This book sheds new light on the work of German-born modernist architect Konrad Wachsmann (1901-1980) and his legendary knotted joints. It is based on years of research on Wachsmann's work by Swiss architect Christian Sumi.
At the core of this book is Wachsmann's dynamic 'Grapevine Structure', a universal construction element developed with students in the early 1950s at the Chicago Institute of Design. The book also investigates the 'Local Orientation Manipulator' (LOM), an apparatus developed in 1969 by Wachsmann at the University of Southern California in Los Angeles that anticipated the robotic assembly of building components. Moreover, it explores Wachsmann's 'Packaged House System' and his designs for relocatable hangars for the US Air Force.
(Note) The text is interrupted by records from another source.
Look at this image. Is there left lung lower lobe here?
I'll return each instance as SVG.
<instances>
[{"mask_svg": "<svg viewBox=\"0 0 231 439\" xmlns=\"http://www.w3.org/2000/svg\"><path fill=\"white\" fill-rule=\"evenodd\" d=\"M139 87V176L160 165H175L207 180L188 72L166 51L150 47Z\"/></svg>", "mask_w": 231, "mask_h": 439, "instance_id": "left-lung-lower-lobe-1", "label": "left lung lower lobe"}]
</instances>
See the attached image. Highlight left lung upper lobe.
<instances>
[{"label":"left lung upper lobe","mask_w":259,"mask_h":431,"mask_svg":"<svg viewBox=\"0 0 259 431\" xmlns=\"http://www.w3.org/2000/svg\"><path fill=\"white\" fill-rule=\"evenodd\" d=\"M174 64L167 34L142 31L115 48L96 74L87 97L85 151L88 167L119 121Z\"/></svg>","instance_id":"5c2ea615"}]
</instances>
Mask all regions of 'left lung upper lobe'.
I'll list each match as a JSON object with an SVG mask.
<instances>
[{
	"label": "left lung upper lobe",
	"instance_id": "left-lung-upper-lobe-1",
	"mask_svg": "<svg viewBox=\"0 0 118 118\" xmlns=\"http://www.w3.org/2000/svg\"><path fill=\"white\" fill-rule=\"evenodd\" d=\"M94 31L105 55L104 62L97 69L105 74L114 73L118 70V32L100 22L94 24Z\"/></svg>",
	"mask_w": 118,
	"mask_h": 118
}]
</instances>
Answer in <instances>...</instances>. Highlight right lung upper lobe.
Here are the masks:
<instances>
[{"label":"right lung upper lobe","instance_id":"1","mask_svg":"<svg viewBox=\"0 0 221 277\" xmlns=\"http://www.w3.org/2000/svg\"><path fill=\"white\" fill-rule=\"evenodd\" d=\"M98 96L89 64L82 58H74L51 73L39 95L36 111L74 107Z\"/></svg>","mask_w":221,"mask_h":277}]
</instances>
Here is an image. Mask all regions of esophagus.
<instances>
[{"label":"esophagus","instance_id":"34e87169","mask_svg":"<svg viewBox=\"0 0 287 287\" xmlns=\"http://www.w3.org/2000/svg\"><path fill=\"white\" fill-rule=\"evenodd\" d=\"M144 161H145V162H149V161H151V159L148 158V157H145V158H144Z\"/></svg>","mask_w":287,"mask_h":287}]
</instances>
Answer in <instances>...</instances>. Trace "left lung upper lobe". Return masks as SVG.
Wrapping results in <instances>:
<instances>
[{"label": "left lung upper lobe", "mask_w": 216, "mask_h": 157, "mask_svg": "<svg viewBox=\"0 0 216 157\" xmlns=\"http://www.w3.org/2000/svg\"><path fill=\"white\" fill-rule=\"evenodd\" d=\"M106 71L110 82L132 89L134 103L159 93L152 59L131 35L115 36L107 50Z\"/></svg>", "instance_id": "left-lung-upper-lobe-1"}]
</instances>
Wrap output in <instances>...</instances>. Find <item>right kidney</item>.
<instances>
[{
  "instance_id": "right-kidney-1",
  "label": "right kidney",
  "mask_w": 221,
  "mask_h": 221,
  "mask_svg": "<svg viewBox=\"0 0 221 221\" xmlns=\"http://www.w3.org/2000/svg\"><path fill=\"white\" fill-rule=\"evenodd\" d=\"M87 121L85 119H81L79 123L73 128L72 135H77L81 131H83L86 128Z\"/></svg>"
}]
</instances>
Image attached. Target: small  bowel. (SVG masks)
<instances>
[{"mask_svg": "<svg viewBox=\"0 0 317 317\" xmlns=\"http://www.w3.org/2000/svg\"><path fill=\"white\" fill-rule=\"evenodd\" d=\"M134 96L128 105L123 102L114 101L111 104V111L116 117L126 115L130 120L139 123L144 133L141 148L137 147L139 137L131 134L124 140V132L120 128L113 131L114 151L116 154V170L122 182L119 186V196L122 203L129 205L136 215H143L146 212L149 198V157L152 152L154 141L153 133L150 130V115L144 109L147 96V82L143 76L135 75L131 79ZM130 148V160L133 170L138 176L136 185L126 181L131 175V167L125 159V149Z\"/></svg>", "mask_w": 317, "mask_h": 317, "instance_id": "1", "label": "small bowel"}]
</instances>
The book features these through concise texts and rich illustrated material, the majority of which are published here for the first time.
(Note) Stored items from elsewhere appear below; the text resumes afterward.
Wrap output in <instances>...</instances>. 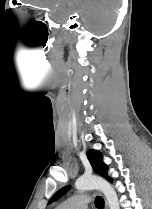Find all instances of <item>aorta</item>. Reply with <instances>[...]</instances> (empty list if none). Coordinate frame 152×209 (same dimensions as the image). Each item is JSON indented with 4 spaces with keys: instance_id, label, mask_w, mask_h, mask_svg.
<instances>
[{
    "instance_id": "obj_1",
    "label": "aorta",
    "mask_w": 152,
    "mask_h": 209,
    "mask_svg": "<svg viewBox=\"0 0 152 209\" xmlns=\"http://www.w3.org/2000/svg\"><path fill=\"white\" fill-rule=\"evenodd\" d=\"M79 191L100 190L103 192L110 209H119L118 196L109 182L97 176H82L75 182Z\"/></svg>"
}]
</instances>
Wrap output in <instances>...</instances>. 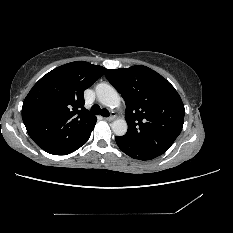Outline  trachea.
<instances>
[{"instance_id":"3493384b","label":"trachea","mask_w":233,"mask_h":233,"mask_svg":"<svg viewBox=\"0 0 233 233\" xmlns=\"http://www.w3.org/2000/svg\"><path fill=\"white\" fill-rule=\"evenodd\" d=\"M91 113L93 115H99L101 114L103 117H109L110 113L107 109H101L98 105H93L91 107Z\"/></svg>"}]
</instances>
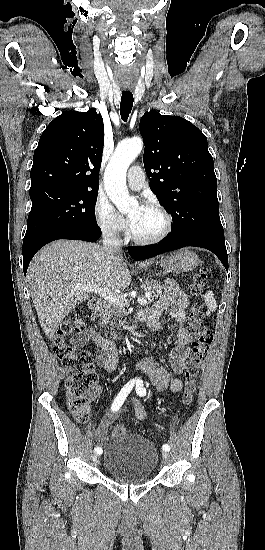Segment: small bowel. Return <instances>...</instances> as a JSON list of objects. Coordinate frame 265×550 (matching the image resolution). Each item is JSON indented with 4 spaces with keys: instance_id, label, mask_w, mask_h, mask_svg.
Returning <instances> with one entry per match:
<instances>
[{
    "instance_id": "1",
    "label": "small bowel",
    "mask_w": 265,
    "mask_h": 550,
    "mask_svg": "<svg viewBox=\"0 0 265 550\" xmlns=\"http://www.w3.org/2000/svg\"><path fill=\"white\" fill-rule=\"evenodd\" d=\"M188 304L186 294L177 286V284L168 280L165 283L163 295L152 306L141 310L138 317L143 320L147 327L153 332H159L162 329L161 317L165 311L170 312L174 320L175 338L174 348L169 356L172 371L181 375L183 373L185 362L190 354V343L192 336L185 326V308ZM74 344L78 347L94 344L100 352L97 356L98 363L108 372H113L118 368L119 356L112 341L97 334L94 329L89 328L84 333L73 338ZM137 369L144 374L156 392H160L168 386L173 392L182 390V380L180 378H171L170 371L161 365L153 357H145L138 365ZM135 415L139 420H145L146 411L142 404L134 399ZM118 417L117 411L108 412L99 421L96 430L97 441H103L108 425Z\"/></svg>"
}]
</instances>
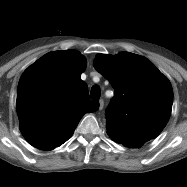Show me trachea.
<instances>
[{"mask_svg": "<svg viewBox=\"0 0 187 187\" xmlns=\"http://www.w3.org/2000/svg\"><path fill=\"white\" fill-rule=\"evenodd\" d=\"M90 98L91 99H99L100 98V87L98 85H94L91 88Z\"/></svg>", "mask_w": 187, "mask_h": 187, "instance_id": "1", "label": "trachea"}]
</instances>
Fabio Gramazio, Matthias Kohler, and Hannes Mayer (Gramazio Kohler Research, ETH Zurich) revisit Wachsmann's ideas from a contemporary perspective where robotic building processes become increasingly common. An essay by neuroscientist Andreas Burkhalter looks at the phenomenon of knotted joints in the context of similar structures in the human brain. Architectural historian Marko Pogacnik highlights the significance of Wachsmann's lectures at the Salzburg Summer Academy in the late 1950s.
Published to accompany the 16th International Architecture Exhibition of the Venice Biennale, 26 May - 25 November 2018.